Lawrence frowned. “That’s all it is?”

“That’s all it is. Actually, wait, one more thing — ” He seized the camera from his hands and moved it up towards his eye to peek through the lens. “I should test it out first. Stay still.”

“Wh — ” Lawrence rapidly shook his head, nearly making a grab for the camera before he thought better of it. “Why do you have to test it? I watched you do it. It’s fine.”

“It gets messed up in there sometimes, that’s all. Thing’s old.” Adam peered up at him over the top of the camera. “You look fine, if that’s what you’re all edgy about.”

“I’m not edgy.”

“You’re pretty edgy, man.”

“I’m not — ”

I’m not edgy. You already said that.”

Lawrence sighed. Frankly, it was a bit of a moot point to try bullshitting him on this type of thing. He very unfortunately could read him far too well when it came to what was in his own personal realm of the conceivable. “You just told me I look like shit. I’m not in any state to be...immortalized.”

“Immor — No, okay, I’ve seen you worse. I’ve taken pictures of you way worse.”

“That’s.” He hopelessly turned his head up to the ceiling, like something would come crashing on through to help him out. “You understand how that’s not a comfort, right?”

“I’m just saying that you’re — that it’s good enough for me, that’s all,” Adam said. “I’m the only one who’s gonna see it, except maybe you, so.”

That was a bit of a running theme between them. I’m the only one who’s gonna see.

He didn’t want to think on that too long.

So he lowered his hands, and he made a halfhearted attempt at straightening his shirt, and he stood still.

“There we go. Thank you.” Adam brought the lens back up to his eye and clicked the shutter, making the other man squint against the bright flash. Really, this photo was becoming more promising by the second. “See, not so hard.” He caught sight of Lawrence’s grimace and shot him with a flat look. “Don’t worry. If you can tell your hair’s out of place I’ll make sure to shred the evidence.”

“I’m not that dramatic.”

“Sure you’re not,” Adam said easily. “You know, I think pretty much every time you say you’re not something it’s because you’re actually exactly that.”

“I don’t — ” Lawrence stopped himself before he could prove Adam right. Even so, it was too late; that damn grin was already stretching across his face. “Alright.”

Alright,” Adam mimicked, and Lawrence’s voice was certainly not that wobbly, but he couldn’t say that now.

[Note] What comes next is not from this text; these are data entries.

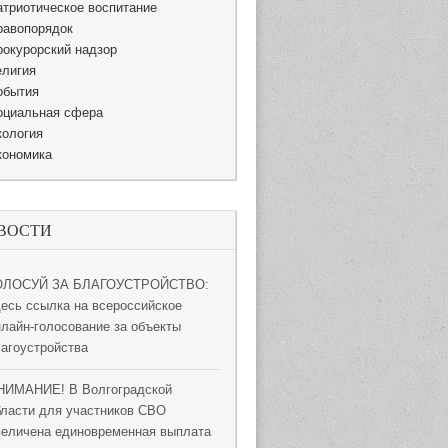
атриотическое воспитание
равопорядок
рокурорский надзор
елигия
обытия
оциальная сфера
кология
кономика
ВОСТИ
ОЛОСУЙ ЗА БЛАГОУСТРОЙСТВО:
десь ссылка на всероссийское
нлайн-голосование за объекты
лагоустройства
НИМАНИЕ! В Волгоградской
бласти для участников СВО
величена единовременная выплата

“I’m going to go wash up,” he said instead.

“You can’t even defend yourself on that one, huh?”

“I could,” he countered. “I’m choosing not to.”

“Totally.” Adam set the camera down and reached over to take Lawrence’s tie in hand, momentarily moving as if he was going to fix it before tugging it loose in a sharp pull. “I should’ve taken your picture like this instead. That thing’s fucking revolting.”

“It was a gift.” Lawrence paused, the gears in his brain running slightly off course before righting themselves. “From you.”

“Yeah, your housewarming gift. For moving into my house. Ugliest thing I could find. It was a joke.”

He blinked at the new information. “It was?” His hand moved up to the tie, once again uncomfortably close to Adam’s. Or it could have been uncomfortable. Or it was supposed to be uncomfortable. “You sounded awfully genuine.”

“That’s ‘cause I’m a better bullshitter than you.”

Maybe he was.

“Maybe you are.”

Someday, or possibly that day, or possibly five years from then there would be a moment where all the pieces slotted together just so in Adam’s mind to allow him to solve the puzzle of what, exactly, Lawrence had filled up the after hours of his life with. The blood under his nails, the disarray, the late nights and early dawns. Truly, it wouldn’t be such an inevitability if he stopped allowing Adam to bear witness to his exits and entrances. Lawrence could easily afford his own apartment, his own house even, without any discomfort. It would be much more convenient. It would be much safer.

Hesitantly, he brought Adam’s hand up and pressed a chaste kiss to his knuckles. Because right then, in that moment, he could. If he kept walking the line, he could.

It no longer seemed like Lawrence Gordon was one for safety. Not for either of them.